EXERCISE AIM: Note how many lines of the material that follows include the string "salário", and state only that number.

EXERCISE MATERIALS:
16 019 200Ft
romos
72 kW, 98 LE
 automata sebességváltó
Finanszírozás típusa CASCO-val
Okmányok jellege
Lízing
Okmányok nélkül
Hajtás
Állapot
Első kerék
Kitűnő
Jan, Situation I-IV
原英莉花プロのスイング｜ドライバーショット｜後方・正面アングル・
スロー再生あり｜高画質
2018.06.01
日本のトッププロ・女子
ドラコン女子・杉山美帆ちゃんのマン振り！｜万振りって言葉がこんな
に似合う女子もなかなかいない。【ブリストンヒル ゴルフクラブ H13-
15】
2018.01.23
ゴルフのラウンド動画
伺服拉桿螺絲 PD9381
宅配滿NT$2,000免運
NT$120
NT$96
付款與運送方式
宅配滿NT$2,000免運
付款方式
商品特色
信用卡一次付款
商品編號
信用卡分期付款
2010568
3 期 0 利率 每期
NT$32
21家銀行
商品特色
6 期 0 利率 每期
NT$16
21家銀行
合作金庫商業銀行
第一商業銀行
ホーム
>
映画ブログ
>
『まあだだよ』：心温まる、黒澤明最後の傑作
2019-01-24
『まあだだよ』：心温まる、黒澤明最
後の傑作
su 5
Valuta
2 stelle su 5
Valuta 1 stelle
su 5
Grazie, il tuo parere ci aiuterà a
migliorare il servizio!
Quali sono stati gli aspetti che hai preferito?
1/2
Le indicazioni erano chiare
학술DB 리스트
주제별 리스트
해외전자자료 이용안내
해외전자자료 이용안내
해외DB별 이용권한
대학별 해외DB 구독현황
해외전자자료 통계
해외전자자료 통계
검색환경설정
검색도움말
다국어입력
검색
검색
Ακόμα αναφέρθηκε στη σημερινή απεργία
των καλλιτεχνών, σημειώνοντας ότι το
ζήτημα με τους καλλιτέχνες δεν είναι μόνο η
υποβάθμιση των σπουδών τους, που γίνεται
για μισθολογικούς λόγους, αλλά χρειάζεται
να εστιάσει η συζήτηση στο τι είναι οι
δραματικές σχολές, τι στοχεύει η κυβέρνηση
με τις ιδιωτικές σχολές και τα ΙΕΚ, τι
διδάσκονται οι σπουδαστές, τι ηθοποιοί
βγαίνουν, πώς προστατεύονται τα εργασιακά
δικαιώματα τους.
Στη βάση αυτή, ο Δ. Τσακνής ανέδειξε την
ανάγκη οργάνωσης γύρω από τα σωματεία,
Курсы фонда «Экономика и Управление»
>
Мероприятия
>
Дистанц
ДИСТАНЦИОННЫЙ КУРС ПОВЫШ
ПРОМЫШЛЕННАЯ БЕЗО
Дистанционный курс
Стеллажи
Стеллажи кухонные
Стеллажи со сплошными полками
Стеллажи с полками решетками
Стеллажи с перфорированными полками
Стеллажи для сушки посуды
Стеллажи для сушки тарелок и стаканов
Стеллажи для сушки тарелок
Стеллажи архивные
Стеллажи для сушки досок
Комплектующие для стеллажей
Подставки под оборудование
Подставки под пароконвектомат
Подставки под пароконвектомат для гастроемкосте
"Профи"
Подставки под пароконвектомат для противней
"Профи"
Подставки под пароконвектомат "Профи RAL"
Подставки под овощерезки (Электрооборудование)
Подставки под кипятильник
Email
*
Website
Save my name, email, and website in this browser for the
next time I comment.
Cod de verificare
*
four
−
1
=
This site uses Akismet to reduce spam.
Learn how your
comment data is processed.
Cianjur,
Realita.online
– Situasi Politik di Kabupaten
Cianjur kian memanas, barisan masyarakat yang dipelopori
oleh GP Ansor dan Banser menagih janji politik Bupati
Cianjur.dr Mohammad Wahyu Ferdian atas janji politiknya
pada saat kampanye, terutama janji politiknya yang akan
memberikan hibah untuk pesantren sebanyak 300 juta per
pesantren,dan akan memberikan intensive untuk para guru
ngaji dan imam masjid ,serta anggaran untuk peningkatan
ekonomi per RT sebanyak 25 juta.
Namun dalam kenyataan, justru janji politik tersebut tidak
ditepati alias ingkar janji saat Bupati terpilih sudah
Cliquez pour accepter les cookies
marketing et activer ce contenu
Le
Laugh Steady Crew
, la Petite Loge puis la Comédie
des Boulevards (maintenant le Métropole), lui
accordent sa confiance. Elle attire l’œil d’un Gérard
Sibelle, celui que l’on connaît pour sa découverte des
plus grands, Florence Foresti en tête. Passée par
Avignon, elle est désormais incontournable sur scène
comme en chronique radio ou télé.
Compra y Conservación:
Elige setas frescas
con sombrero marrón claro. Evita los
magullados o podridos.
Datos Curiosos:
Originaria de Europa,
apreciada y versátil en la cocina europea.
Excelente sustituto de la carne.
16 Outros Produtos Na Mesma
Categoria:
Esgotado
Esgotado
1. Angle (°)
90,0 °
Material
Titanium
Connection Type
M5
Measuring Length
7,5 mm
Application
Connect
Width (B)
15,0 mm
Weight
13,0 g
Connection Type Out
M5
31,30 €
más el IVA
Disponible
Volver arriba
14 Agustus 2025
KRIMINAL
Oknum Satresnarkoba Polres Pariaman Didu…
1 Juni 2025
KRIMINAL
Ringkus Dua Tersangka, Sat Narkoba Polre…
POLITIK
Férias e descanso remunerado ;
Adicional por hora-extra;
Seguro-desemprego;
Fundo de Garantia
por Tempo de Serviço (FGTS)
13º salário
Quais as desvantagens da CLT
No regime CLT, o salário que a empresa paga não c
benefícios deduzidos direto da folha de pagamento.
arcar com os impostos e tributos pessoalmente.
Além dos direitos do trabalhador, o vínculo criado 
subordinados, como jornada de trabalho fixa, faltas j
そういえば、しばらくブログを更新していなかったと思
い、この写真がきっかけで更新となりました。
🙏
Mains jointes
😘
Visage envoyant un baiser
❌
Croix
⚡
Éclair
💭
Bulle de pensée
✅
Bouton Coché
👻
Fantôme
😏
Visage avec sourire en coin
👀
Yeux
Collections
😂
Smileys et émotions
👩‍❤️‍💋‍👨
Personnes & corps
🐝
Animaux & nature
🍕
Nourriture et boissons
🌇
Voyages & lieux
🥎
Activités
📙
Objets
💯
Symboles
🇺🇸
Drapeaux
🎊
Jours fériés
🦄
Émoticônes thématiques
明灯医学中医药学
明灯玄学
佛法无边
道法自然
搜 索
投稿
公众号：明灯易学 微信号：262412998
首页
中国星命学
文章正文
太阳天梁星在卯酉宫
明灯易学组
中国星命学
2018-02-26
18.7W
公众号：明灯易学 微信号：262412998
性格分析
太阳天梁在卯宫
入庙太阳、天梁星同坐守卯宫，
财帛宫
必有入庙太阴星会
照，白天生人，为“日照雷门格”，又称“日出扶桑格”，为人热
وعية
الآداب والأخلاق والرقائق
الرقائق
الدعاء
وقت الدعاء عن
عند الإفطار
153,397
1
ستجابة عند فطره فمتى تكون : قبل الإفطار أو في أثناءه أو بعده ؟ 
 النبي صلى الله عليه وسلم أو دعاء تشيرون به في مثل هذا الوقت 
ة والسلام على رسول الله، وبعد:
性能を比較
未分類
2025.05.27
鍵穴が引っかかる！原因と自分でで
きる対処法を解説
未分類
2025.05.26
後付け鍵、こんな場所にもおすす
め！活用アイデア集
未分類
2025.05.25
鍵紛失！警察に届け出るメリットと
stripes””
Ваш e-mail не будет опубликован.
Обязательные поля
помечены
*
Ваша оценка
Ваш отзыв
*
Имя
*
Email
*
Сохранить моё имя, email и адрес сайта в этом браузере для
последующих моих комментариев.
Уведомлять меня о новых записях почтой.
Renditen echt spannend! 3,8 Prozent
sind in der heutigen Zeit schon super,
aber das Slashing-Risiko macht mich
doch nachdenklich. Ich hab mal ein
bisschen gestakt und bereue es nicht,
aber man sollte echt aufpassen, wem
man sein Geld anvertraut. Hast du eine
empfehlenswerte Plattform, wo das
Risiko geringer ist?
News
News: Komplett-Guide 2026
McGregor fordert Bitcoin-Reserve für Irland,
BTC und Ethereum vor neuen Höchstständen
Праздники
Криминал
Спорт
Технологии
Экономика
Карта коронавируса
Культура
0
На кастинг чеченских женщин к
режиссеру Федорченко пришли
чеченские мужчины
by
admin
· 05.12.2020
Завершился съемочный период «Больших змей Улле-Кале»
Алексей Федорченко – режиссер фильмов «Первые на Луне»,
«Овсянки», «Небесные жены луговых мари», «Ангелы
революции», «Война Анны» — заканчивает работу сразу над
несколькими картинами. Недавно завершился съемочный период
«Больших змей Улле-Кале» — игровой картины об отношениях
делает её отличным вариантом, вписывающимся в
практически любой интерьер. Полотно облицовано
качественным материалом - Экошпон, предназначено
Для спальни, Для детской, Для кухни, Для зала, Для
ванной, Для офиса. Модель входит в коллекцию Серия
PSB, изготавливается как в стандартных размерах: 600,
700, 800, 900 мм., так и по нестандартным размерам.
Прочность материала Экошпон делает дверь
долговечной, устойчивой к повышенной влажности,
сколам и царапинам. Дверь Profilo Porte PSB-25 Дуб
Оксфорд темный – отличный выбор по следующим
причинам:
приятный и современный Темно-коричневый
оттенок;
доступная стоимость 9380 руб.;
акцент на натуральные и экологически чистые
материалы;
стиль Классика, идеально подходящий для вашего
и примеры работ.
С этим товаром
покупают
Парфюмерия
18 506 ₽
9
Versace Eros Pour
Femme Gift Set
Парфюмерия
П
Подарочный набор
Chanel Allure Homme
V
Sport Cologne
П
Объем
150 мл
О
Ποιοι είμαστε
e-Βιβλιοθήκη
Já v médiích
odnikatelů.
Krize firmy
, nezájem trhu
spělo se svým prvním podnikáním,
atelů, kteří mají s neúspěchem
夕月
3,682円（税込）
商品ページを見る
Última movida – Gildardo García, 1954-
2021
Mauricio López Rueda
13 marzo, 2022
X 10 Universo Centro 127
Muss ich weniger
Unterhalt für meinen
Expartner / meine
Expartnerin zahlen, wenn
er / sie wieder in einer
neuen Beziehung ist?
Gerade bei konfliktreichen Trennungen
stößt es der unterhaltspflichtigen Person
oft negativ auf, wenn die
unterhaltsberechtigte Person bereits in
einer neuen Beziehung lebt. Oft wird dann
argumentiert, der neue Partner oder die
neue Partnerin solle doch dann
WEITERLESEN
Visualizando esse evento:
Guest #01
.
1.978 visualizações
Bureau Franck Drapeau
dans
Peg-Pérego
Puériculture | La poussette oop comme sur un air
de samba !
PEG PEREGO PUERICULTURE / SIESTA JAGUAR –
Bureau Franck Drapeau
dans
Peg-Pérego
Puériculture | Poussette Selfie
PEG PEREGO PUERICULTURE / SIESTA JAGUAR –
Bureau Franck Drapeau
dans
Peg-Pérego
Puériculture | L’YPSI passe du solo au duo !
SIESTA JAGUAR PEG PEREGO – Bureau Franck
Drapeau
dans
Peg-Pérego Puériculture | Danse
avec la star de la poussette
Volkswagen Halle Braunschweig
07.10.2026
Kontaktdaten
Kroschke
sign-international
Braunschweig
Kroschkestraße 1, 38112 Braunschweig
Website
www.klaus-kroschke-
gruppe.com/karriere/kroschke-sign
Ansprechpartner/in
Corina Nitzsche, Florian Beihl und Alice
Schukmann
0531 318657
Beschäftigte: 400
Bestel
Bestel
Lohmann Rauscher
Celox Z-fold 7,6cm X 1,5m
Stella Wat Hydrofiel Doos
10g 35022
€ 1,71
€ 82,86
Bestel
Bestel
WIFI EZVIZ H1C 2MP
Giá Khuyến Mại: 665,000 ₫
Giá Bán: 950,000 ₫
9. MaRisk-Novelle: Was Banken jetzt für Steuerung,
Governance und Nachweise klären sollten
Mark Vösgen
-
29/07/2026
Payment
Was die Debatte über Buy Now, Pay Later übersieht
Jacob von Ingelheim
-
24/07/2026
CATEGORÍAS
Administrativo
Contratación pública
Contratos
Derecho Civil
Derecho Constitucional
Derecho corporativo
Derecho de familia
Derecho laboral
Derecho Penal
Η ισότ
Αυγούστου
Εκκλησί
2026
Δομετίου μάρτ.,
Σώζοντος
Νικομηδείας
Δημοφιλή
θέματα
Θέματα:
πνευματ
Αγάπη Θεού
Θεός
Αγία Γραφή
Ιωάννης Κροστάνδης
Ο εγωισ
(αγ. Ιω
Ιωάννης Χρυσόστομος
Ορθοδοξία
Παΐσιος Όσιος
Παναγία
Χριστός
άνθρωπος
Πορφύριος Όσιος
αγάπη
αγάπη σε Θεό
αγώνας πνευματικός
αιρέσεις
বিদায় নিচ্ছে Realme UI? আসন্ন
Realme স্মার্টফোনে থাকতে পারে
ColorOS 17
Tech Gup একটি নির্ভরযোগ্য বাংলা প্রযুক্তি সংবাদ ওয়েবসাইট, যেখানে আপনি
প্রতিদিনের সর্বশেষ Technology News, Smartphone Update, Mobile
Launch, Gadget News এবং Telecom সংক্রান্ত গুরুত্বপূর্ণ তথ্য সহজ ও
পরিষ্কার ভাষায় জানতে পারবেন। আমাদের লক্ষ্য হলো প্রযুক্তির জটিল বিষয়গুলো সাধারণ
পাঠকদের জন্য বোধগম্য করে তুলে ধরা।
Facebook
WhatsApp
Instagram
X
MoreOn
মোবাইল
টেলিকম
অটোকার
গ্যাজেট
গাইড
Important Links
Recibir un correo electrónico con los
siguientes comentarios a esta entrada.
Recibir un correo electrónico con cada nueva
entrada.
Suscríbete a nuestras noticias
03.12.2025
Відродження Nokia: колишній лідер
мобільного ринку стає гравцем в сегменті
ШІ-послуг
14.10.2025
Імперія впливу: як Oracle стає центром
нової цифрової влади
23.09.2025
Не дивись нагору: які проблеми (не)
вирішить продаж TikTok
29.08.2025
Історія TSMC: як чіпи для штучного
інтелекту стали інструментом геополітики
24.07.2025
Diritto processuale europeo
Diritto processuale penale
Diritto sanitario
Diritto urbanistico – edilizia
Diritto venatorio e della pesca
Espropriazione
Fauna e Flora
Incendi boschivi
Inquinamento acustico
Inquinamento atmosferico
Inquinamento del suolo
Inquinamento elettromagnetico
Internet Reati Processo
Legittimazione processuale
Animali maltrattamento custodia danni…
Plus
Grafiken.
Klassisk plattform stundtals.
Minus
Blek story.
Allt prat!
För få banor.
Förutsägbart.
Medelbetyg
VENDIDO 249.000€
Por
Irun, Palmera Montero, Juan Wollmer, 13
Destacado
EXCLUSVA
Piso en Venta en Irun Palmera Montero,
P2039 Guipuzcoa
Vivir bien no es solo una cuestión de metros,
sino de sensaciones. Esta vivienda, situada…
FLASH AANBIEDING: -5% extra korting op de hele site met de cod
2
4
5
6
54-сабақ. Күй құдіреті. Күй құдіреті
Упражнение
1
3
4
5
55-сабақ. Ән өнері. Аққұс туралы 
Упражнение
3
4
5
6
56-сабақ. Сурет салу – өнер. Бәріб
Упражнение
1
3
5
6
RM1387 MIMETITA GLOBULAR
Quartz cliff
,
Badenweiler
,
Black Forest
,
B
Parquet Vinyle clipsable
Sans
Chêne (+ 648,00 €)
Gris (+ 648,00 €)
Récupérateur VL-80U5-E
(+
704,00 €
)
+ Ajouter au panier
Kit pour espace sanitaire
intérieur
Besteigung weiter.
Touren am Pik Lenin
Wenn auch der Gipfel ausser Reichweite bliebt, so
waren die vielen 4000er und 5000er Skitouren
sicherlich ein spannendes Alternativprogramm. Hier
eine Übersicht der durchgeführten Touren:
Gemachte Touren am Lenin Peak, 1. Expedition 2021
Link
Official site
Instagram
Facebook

TASK ANSWER: 2